Bamfield is the northern terminus of the famous West Coast Trail that traverses the southern portion of Pacific Rim National Park. The 75 km long trail runs north from Port Renfrew to Pachena Bay, five km south of Bamfield. Hikers are a common sight—fresh faced and ready to roll, or dirty and tired and seeking the nearest cold beer.
What to do in Bamfield
Bamfield Marine Science Center
A popular East Bamfield attraction is the Bamfield Marine Sciences Centre, a marine teaching and research centre dedicated to coastal and marine field research for a number of university degree programs. Visitors can join tours that include both indoor exploration and outdoor excursions on field trips ranging from rainforest walks to beach interpretation walks and underwater mysteries of the deep.

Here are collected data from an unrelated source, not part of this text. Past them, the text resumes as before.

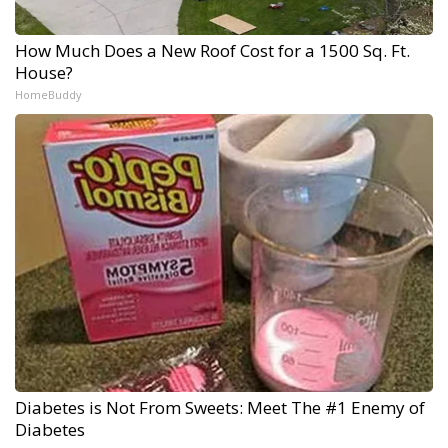
How Much Does a New Roof Cost for a 1500 Sq. Ft.
House?
HomeBuddy
Diabetes is Not From Sweets: Meet The #1 Enemy of
Diabetes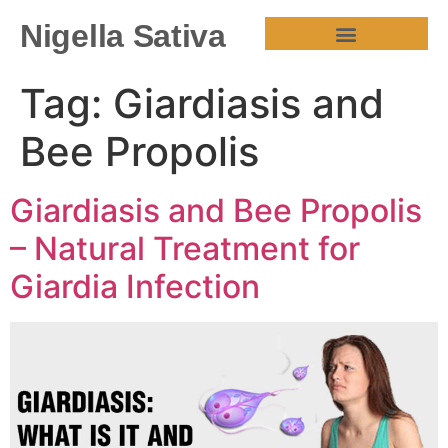
Nigella Sativa
HEALTH BENEFITS
Tag:
Giardiasis and
Bee Propolis
Giardiasis and Bee Propolis
– Natural Treatment for
Giardia Infection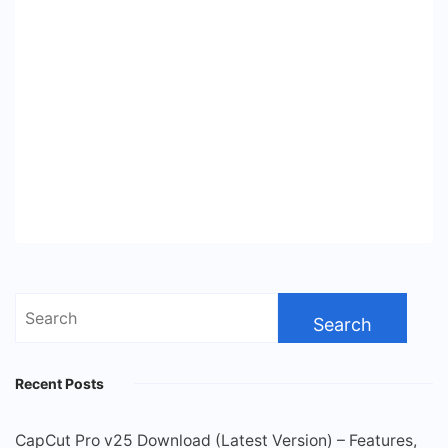
Search
for:
Recent Posts
CapCut Pro v25 Download (Latest Version) – Features,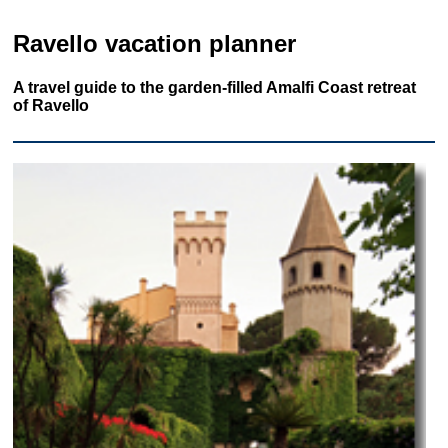
Ravello vacation planner
A travel guide to the garden-filled Amalfi Coast retreat
of Ravello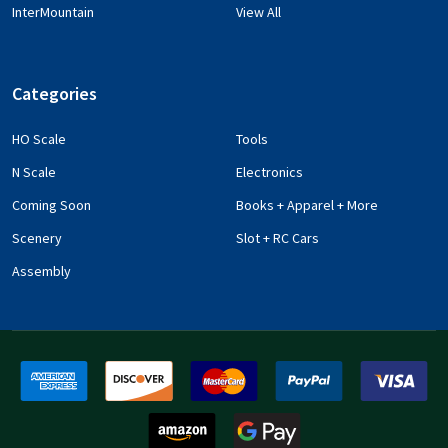
InterMountain
View All
Categories
HO Scale
Tools
N Scale
Electronics
Coming Soon
Books + Apparel + More
Scenery
Slot + RC Cars
Assembly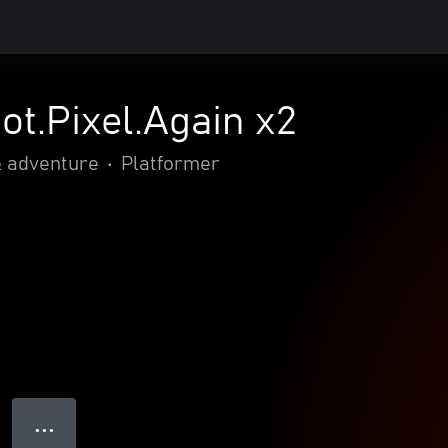
ot.Pixel.Again x2
& adventure
•
Platformer
● ● ●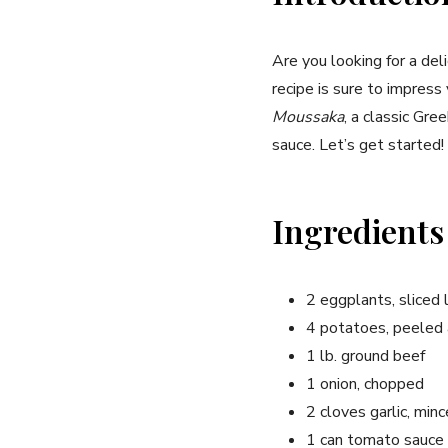
Are you looking for a del
recipe is sure to impress 
Moussaka
, a classic Gr
sauce. Let’s get started!
Ingredients
2 eggplants, sliced
4 potatoes, peeled 
1 lb. ground beef
1 onion, chopped
2 cloves garlic, min
1 can tomato sauce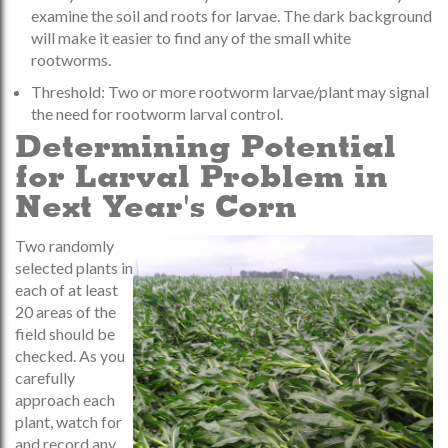
examine the soil and roots for larvae. The dark background
will make it easier to find any of the small white
rootworms.
Threshold: Two or more rootworm larvae/plant may signal
the need for rootworm larval control.
Determining Potential
for Larval Problem in
Next Year's Corn
Two randomly
selected plants in
each of at least
20 areas of the
field should be
checked. As you
carefully
approach each
plant, watch for
and record any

Beaches and swimming in the Bamfield area
While you are in West Bamfield, take a walk to Brady’s Beach — a twenty minute stroll along a trail that is well worth the effort. The smooth sand beach is perfect for swimming or summer lounging, and the scenery is spectacular with towering sea stacks and views across to the Deer Group islands. Other beaches such as Keeha are equally striking but are harder to get to, involving several hours of gnarly trails that can be muddy and slippery.
A half hour drive back towards Port Alberni, and just past the 54 km signpost, brings you to Sarita Falls. A short walk into three grand falls, plus splendid swimming holes is worth the trip. Getting there can be a bit tricky, so ask a local for directions before you go.
Hiking in the Bamfield area
One other day trip of note is a combination day hike on the West Coast Trail and a trip to Pachena Bay. The hike along the headlands from the trailhead at Pachena Bay to Pachena Lighthouse is picturesque, moving along steep headlands with views of the water as well as beautiful interior old growth rainforests of large cedar, spruce and fir. This section is relatively easy walking, plus you get a bonus of experiencing climbs up a few of the ladders that help make the WCT famous.
Other activities in Bamfield
If you don’t mind digging a little deeper, there’s a lot more to uncover in Bamfield including a thriving local artist scene on display at the Netloft Gallery in West Bamfield, plus other locations throughout the community. If you are looking for anything, just ask a local. They are happy to oblige.